__Task__. If an entry contains a picture, omit that picture and transcribe everything else exactly.

Data records Block Start

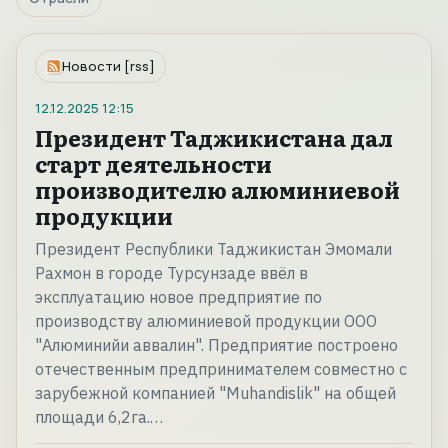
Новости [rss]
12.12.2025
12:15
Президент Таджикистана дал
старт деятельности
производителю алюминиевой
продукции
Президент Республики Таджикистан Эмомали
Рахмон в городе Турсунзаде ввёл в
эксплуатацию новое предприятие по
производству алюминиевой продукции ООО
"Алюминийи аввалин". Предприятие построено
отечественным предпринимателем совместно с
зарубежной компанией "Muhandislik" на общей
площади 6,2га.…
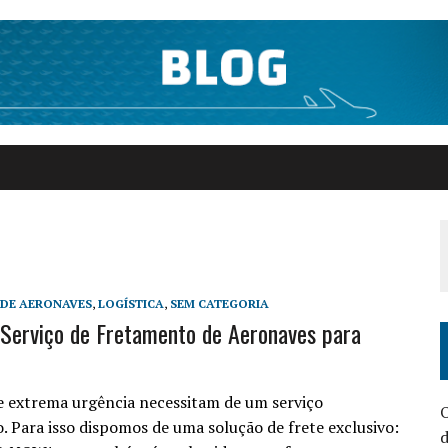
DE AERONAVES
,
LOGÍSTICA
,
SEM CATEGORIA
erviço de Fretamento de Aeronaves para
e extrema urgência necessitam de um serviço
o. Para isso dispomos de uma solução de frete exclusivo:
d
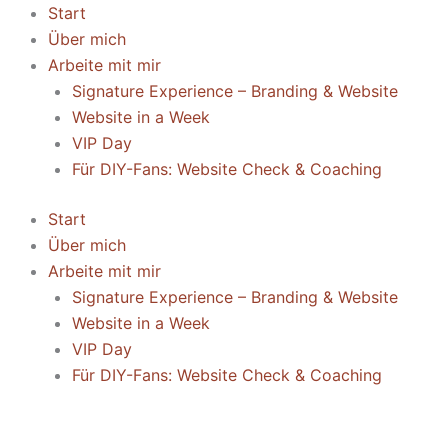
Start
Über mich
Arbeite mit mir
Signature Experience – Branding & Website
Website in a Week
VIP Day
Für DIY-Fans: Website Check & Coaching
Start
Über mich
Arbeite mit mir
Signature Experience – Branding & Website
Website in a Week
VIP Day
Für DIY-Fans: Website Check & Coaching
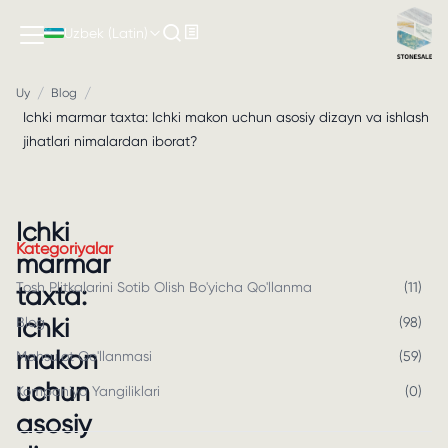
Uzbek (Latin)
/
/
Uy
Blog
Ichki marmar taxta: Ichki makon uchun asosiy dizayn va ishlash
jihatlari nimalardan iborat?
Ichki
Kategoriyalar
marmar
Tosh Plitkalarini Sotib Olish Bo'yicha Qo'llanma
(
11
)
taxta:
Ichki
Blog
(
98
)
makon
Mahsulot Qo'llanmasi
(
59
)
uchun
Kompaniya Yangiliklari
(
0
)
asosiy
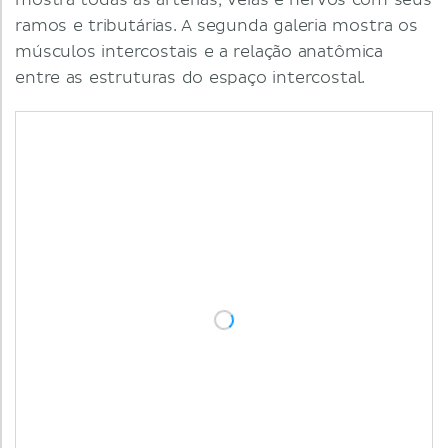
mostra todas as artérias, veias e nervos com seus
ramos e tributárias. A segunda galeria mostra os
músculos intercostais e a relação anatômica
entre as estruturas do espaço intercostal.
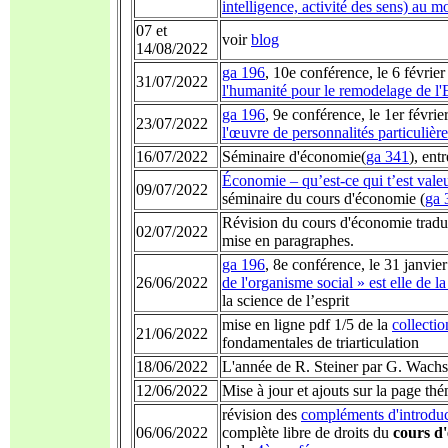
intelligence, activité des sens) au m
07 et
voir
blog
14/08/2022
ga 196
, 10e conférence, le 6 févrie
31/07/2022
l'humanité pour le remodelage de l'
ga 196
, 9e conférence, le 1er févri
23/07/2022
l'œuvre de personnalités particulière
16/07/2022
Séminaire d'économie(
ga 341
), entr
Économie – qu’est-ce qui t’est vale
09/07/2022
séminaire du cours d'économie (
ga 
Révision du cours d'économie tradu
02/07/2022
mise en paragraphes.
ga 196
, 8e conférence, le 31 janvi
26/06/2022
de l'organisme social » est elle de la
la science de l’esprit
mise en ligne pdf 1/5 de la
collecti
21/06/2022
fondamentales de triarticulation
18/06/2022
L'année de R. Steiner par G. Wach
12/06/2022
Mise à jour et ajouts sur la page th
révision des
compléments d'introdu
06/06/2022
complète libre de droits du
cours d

Data records Block End

__Answer space__.
Новости [rss]
12.12.2025
12:15
Президент Таджикистана дал
старт деятельности
производителю алюминиевой
продукции
Президент Республики Таджикистан Эмомали
Рахмон в городе Турсунзаде ввёл в
эксплуатацию новое предприятие по
производству алюминиевой продукции ООО
"Алюминийи аввалин". Предприятие построено
отечественным предпринимателем совместно с
зарубежной компанией "Muhandislik" на общей
площади 6,2га.…
DE AERONAVES
,
LOGÍSTICA
,
SEM CATEGORIA
erviço de Fretamento de Aeronaves para
e extrema urgência necessitam de um serviço
o. Para isso dispomos de uma solução de frete exclusivo:
d
Start
Über mich
Arbeite mit mir
Signature Experience – Branding & Website
Website in a Week
VIP Day
Für DIY-Fans: Website Check & Coaching
Start
Über mich
Arbeite mit mir
Signature Experience – Branding & Website
Website in a Week
VIP Day
Für DIY-Fans: Website Check & Coaching
Uzbek (Latin)
/
/
Uy
Blog
Ichki marmar taxta: Ichki makon uchun asosiy dizayn va ishlash
jihatlari nimalardan iborat?
Ichki
Kategoriyalar
marmar
Tosh Plitkalarini Sotib Olish Bo'yicha Qo'llanma
(
11
)
taxta:
Ichki
Blog
(
98
)
makon
Mahsulot Qo'llanmasi
(
59
)
uchun
Kompaniya Yangiliklari
(
0
)
asosiy
mostra todas as artérias, veias e nervos com seus
ramos e tributárias. A segunda galeria mostra os
músculos intercostais e a relação anatômica
entre as estruturas do espaço intercostal.
intelligence, activité des sens) au m
07 et
voir
blog
14/08/2022
ga 196
, 10e conférence, le 6 févrie
31/07/2022
l'humanité pour le remodelage de l'
ga 196
, 9e conférence, le 1er févri
23/07/2022
l'œuvre de personnalités particulière
16/07/2022
Séminaire d'économie(
ga 341
), entr
Économie – qu’est-ce qui t’est vale
09/07/2022
séminaire du cours d'économie (
ga 
Révision du cours d'économie tradu
02/07/2022
mise en paragraphes.
ga 196
, 8e conférence, le 31 janvi
26/06/2022
de l'organisme social » est elle de la
la science de l’esprit
mise en ligne pdf 1/5 de la
collecti
21/06/2022
fondamentales de triarticulation
18/06/2022
L'année de R. Steiner par G. Wach
12/06/2022
Mise à jour et ajouts sur la page th
révision des
compléments d'introdu
06/06/2022
complète libre de droits du
cours d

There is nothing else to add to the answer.